Gürsel’den Gıda Güvenliği Uyarısı: “Sistem Çökmüş Durumda”
Saadet Partisi Bursa İl Başkanı Hamza Gürsel, Türkiye genelinde son haftalarda peş peşe yaşanan gıda zehirlenmelerine ilişkin yazılı bir açıklama yaparak, kamuoyuna ve yetkililere önemli uyarılarda bulundu. Gürsel, yaşananların artık bireysel vakalar olmaktan çıktığını, ülkenin ciddi bir gıda güvenliği kriziyle karşı karşıya olduğunu söyledi.
“Bu artık halk sağlığı değil, sistem sorunu”
Cezaevlerinden öğrenci yurtlarına, fabrikalardan zincir market ürünlerine kadar çok geniş bir yelpazeye yayılan gıda zehirlenmesi vakalarının tesadüf olmadığını belirten Gürsel, “Bu tablo, gıda denetim sistemimizin çöktüğünün açık göstergesidir. Milyonlarca işletmeye karşılık sadece 7.500–8.000 civarında kontrolörle yürütülen denetim faaliyeti, riskleri önceden tespit etmede yetersiz kalıyor” dedi.
“Toplumun sağlığı şansa bırakılmaz”
Gürsel, yaşananların sorumluluğunun sadece firmalarda değil, gerekli tedbirleri almayan denetim mekanizmasında olduğunu ifade ederek şöyle konuştu:
“Denetim kadroları artırılmadığı, laboratuvar altyapısı güçlendirilmediği, caydırıcı yaptırımlar uygulanmadığı sürece toplumun sağlığı şansa terk ediliyor.
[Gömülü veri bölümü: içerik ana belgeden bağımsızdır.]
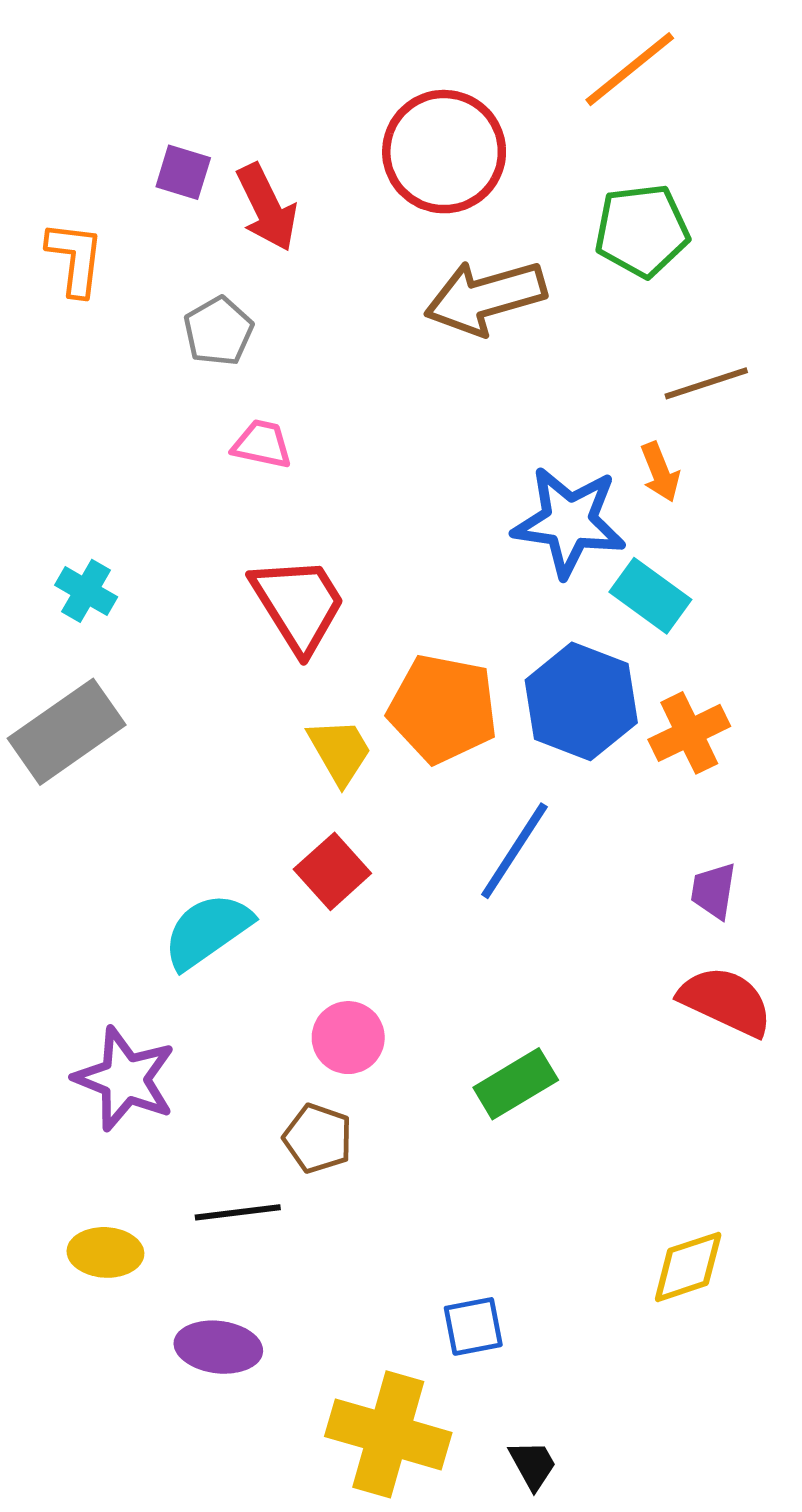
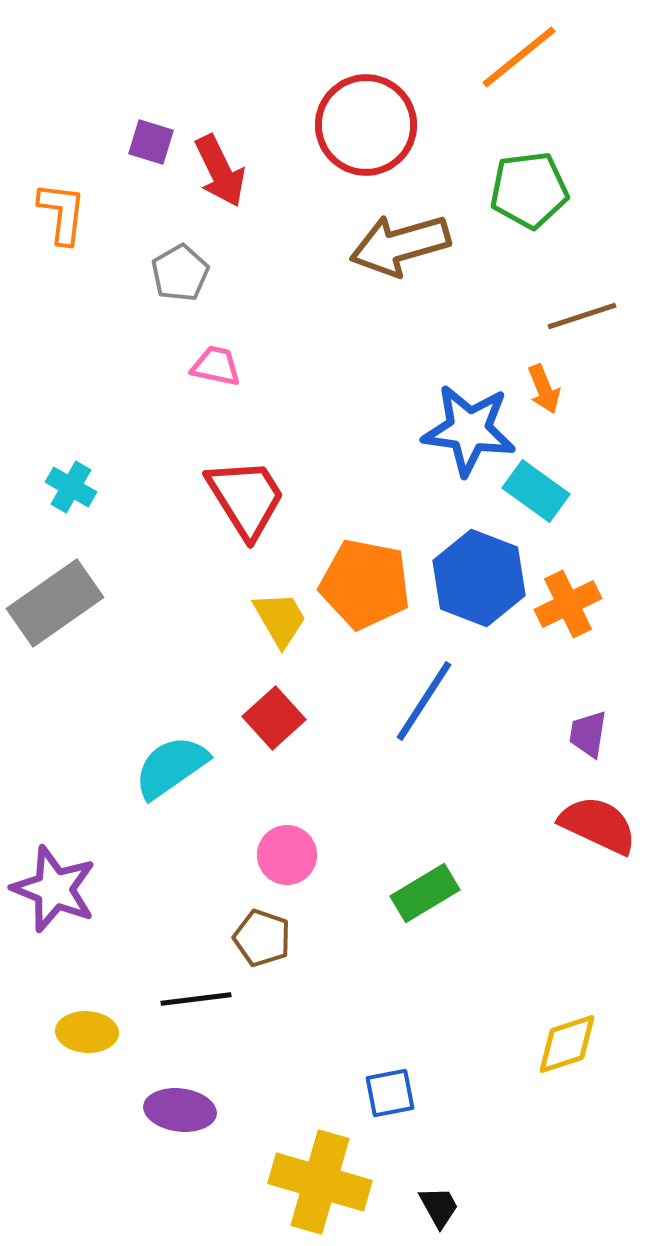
purple star: (125, 1079) -> (54, 889), moved

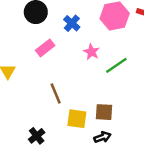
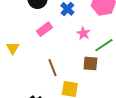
brown square: (104, 112) -> (90, 64), moved

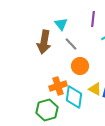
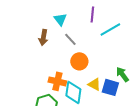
brown arrow: (44, 42) -> (43, 37), size x0.7
orange cross: (58, 86) -> (57, 81), turned 30

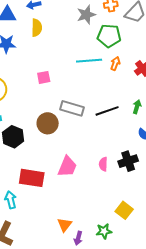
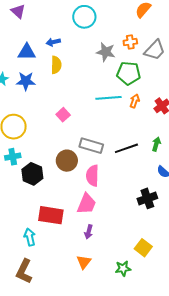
gray star: (86, 15) -> (106, 52), turned 30
pink square: (44, 77) -> (63, 115), turned -32
pink semicircle: (103, 164) -> (92, 176), moved, size x1.5
purple arrow: (78, 238) -> (89, 232), moved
Bu ihmaller zinciri artık ölümcül sonuçlara yol açabilecek boyutta.”
Çağrı yaptı:
Gürsel, Tarım ve Orman Bakanlığı başta olmak üzere ilgili tüm kurumları acilen yapısal önlemler almaya çağırarak, “Gıda güvenliği ekonomik krizden bağımsız değildir. Kalitesiz ürünlerin ve taşeron firmaların yaygınlaşması bu ortamda daha da kolaylaşıyor. Halkımızın sağlığı ticari hesaplara kurban edilemez” ifadelerini kullandı.
Saadet Partisi Bursa İl Başkanı Hamza Gürsel, son haftalarda Türkiye’nin birçok bölgesinde art arda yaşanan gıda zehirlenmeleriyle ilgili yazılı bir açıklama yaparak ciddi uyarılarda bulundu. Gürsel, yaşanan olayların artık sıradan bir halk sağlığı sorunu olmaktan çıktığını, ülkenin gıda güvenliği alanında derin bir yapısal krizle karşı karşıya olduğunu belirtti.
Gürsel açıklamasında; cezaevleri, öğrenci yurtları, oteller, fabrikalar ve zincir market ürünlerine kadar uzanan geniş tabloda mevcut denetim sisteminin riskleri öngörmekte ve önlemekte yetersiz kaldığını vurguladı. Türkiye genelinde 7.500–8.000 kontrolörün milyonlarca işletmeyi denetlemek zorunda bırakılmasının sahadaki yükü yönetilemez hale getirdiğini ifade etti.
Laboratuvar süreçlerindeki gecikmeler, geri çağırma mekanizmalarının yavaş işlemesi ve ulusal bir erken uyarı sisteminin hâlâ kurulamamış olmasının benzer vakaların tekrar etmesine zemin hazırladığını belirten Gürsel, özellikle toplu yemek sektöründeki denetimsizliğin riskleri büyüttüğünü söyledi.
Açıklamada, artan zehirlenme vakalarının toplumda derin bir güvensizlik oluşturduğuna dikkat çekildi. Ailelerin çocuklarını emanet ettikleri kurumlar konusunda kaygı yaşadığı, turizmde yaşanan zehirlenmelerin ise hem ülke imajına hem de ekonomiye zarar verdiği ifade edildi.
Gürsel, gıda güvenliğinin sağlıkla birlikte ahlâki, ekonomik ve stratejik boyutları olan bir milli güvenlik meselesi olduğunu belirterek şu önerilerde bulundu:
- Ulusal erken uyarı sisteminin kurulması
- Soğuk zincirin dijital olarak izlenebilir hale getirilmesi
- Toplu yemek tedarik zincirinin bağımsız denetim altına alınması
- Şeffaf ve düzenli raporlama mekanizmalarının yürürlüğe sokulması
Son yaşanan gıda zehirlenmelerinin, Türkiye’nin gıda güvenliğinin risk altında olduğunu açıkça ortaya koyduğunu söyleyen Gürsel, “Halkın sofrasının korunması, helal, temiz ve güvenli gıdaya erişimin garanti altına alınması zorunluluktur” ifadelerini kullandı.